Cancerous versus normal cells
This process can identify similarities or differences in the genomes. These could give clues to causes of disease etc. As well as sequencing the human genome, scientists have determined the genome sequence of a range of other organisms:
Disease causing (pathogenic) bacteria or viruses.
Pest species e.g. mosquitoes.
Model organisms – so called because they possess genes equivalent to human genes and can be easily studied in the lab.
Comparison of many genomes has revealed that DNA sequences of many genes are highly conserved (similar) across different species. For example, genes coding for proteins involved in aerobic respiration or for key enzymes.
Phylogenetics is the use of sequence data to study the evolutionary relatedness among groups of organisms. Closely related species are found to have genomes that are very similar in the sequence of their nucleotide bases.
Over time a group of closely related living things will accumulate mutations, e.g. nucleotide substitutions, which gradually alter the genome.
If the group gives rise to two groups that become more and more different from one another and eventually diverge, then changes accumulate in each group’s genome that are distinct from those occurring in the other group’s genome.
this is known as sequence divergence. It can be used to estimate the time since lineages diverged
sequence divergence
The number of these differences per unit length of DNA between two genomes gives a measure of how related two genomes are (evolutionary distance).
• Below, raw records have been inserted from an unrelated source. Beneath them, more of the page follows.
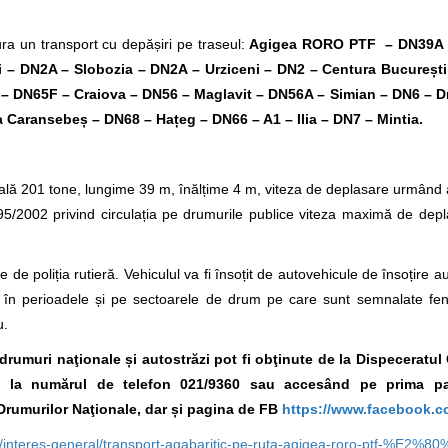
a un transport cu depășiri pe traseul:
Agigea RORO PTF – DN39A
i – DN2A – Slobozia – DN2A – Urziceni – DN2 – Centura Bucureșt
 – DN65F – Craiova – DN56 – Maglavit – DN56A – Simian – DN6 – D
 Caransebeș – DN68 – Hațeg – DN66 – A1 – Ilia – DN7 – Mintia.
lă 201 tone, lungime 39 m, înălțime 4 m, viteza de deplasare urmând a 
/2002 privind circulația pe drumurile publice viteza maximă de depl
 de poliția rutieră. Vehiculul va fi însoțit de autovehicule de însoțire a
ura în perioadele și pe sectoarele de drum pe care sunt semnalate f
u.
e drumuri naţionale și autostrăzi pot fi obţinute de la Dispeceratu
A., la numărul de telefon 021/9360
sau accesând pe prima pa
Drumurilor Naţionale, dar și pagina de FB
https://www.facebook.c
/interes-general/transport-agabaritic-pe-ruta-agigea-roro-ptf-%E2%8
Mutations accumulate at a steady rate over time. Therefore the number of nucleotide substitutions that a genome accumulates is regarded as being proportional to time.
By comparing this data with fossil records, the molecular clock gives information about how long ago the most recent common ancestor of the species existed and the sequence in which the species evolved
molecular clocks
The use of these techniques has allowed for many discoveries. The comparison of sequence data and fossil evidence have allowed the main sequence of events in evolution of life to be placed on a timeline (see diagram below).
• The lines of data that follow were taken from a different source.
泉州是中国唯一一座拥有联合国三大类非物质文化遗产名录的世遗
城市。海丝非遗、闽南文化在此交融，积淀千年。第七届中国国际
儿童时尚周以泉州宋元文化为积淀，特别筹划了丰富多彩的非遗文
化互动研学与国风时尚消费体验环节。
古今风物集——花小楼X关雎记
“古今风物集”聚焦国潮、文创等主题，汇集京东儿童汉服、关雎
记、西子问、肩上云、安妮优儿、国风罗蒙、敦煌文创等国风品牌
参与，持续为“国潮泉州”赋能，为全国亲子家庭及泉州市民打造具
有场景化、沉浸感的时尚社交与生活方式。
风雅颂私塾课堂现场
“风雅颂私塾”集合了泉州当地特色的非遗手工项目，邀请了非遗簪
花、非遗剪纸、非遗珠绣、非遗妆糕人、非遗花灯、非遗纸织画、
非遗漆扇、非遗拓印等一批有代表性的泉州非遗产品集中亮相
Analysis of ribosomal RNA (rRNA) nucleotide sequences from many organisms have been studied because they are shared by all living things.
Comparing the sequences has given clues to the evolution of all living things and demonstrated that all life belongs to one of three domains:
Bacteria – traditional prokaryotes.
Archea – mostly prokaryotes that inhibit extreme environments, e.g. hot springs and salt lakes.
Eukaryotes – fungi, plants and animals.
Sequencing of genomes has shown the archaen genes involved in DNA replication, transcription and translation to resemble much more closely to eukaryotes than those of bacteria. The deep evolutionary divisions that separate bacteria and archaea were not obvious from their phenotypes and only came to light following comparison of their rRNA.
Personal genomics involves sequencing an individual’s genome and analysing it using bioinformatics tools. Analysis of an individual’s genome may lead to personalised medicine through knowledge of the genetic component of risk of disease and likelihood of success of a particular treatment.
Predictive medicine
Once you have your DNA sequence you could look for disease causing mutations. Mutations that increase your likelihood of developing a condition e.g. BRAC1 and 2 genes and breast cancer.
Pharmacogenetics
The use of genome information in the choice of drug. Knowing the genome sequence could be used to predict which medicines, and which dosages, will be most effective in one person compared to another.
Many different types of variation in genomes are found to occur among members of a human population. These differences are largely the result of mutations and rearrangements of parts of the sequences of bases. Genetic variation can result in a genetic disorder or disease.